3. That by the will of Hopper, the legal estate during the lives of the grandchildren, is in the trustees, and not in them, and that they cannot alienate the property during their lives.

4. That a conveyance in fee by the trustees is not to be presumed, because it is inconsistent with the trust—they having no authority to convey to the cestui que trust during the lives of the grandchildren.

5. That a lease cannot be presumed for a longer period than a year, unless such longer term is proven.
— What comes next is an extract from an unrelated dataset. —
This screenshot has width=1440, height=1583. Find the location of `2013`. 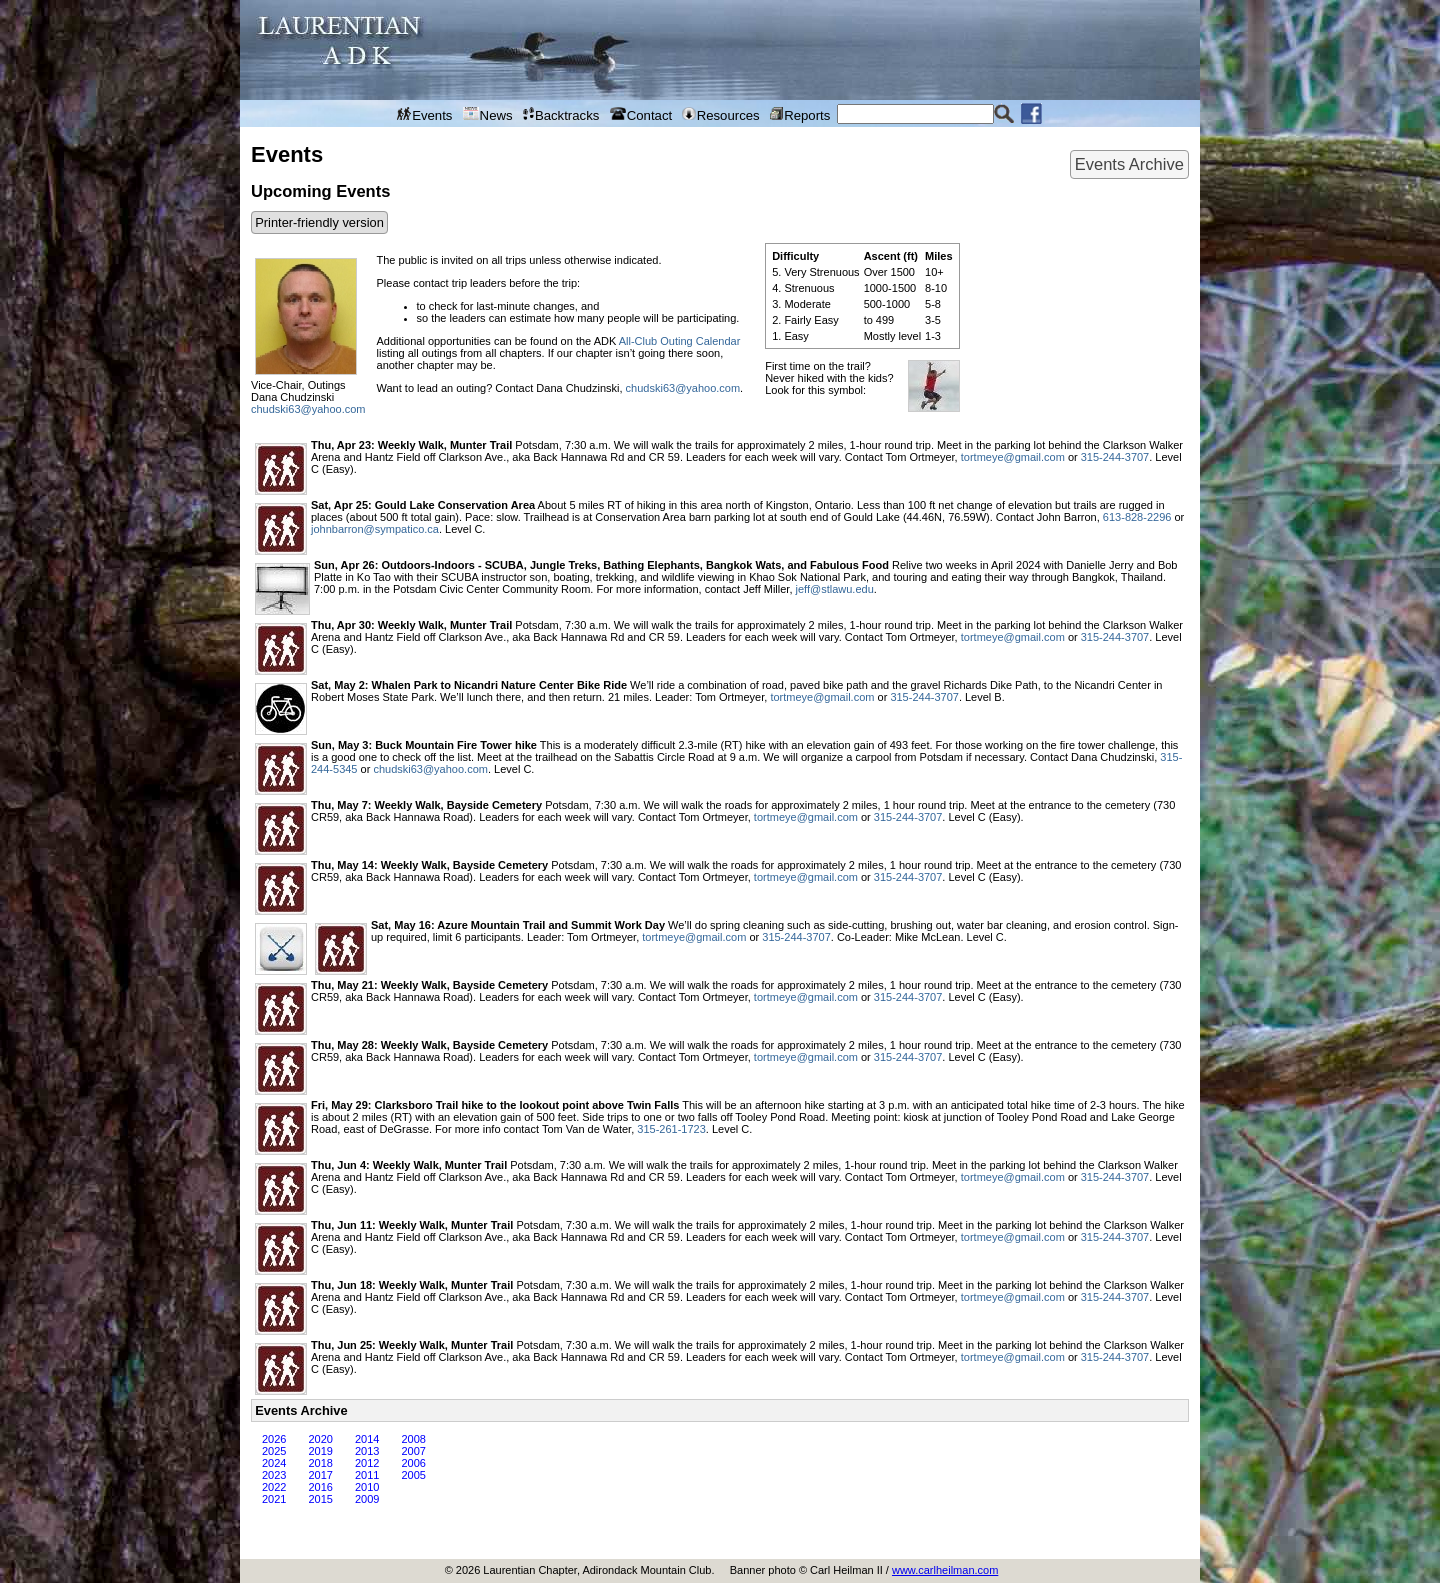

2013 is located at coordinates (367, 1451).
6. I have had more difficulty in the remaining point, viz.: whether the plaintiff could recover by merely proving Striker to be in possession. If there was no other evidence in the cause, I think the plaintiff would be entitled to recover on such proof, because title by possession is prima facie evidence of a fee. (9 Wend. 223.) And if the plaintiff had rested on mere proof of possession, and' of the leasing and proceedings in partition, the defendant would have been estopped from denying that he had title. But if the plaintiff goes further, and shows *332title in another, inconsistent with the title of the person in possession, the case then is entirely changed. The question then is not whether this is such an outstanding title as the defendant could set up for himself, but whether the plaintiff has not shown the fee out of himself. (9 Cow. 86.) If he has, then, although the defendant maybe in possession as a tenant at will or by sufferance, or without title, or as in this case, being the cestui que trust while the legal estate is in another, the plaintiff has shown that there is no estate owned by the defendant which he has a right to, or which he can claim. Although upon this point I feel some hesitation, yet my conclusion is, that the plaintiff having shown a legal estate to the premises to be in the trustees, he is not entitled to recover against the cestui que trust, although in possession.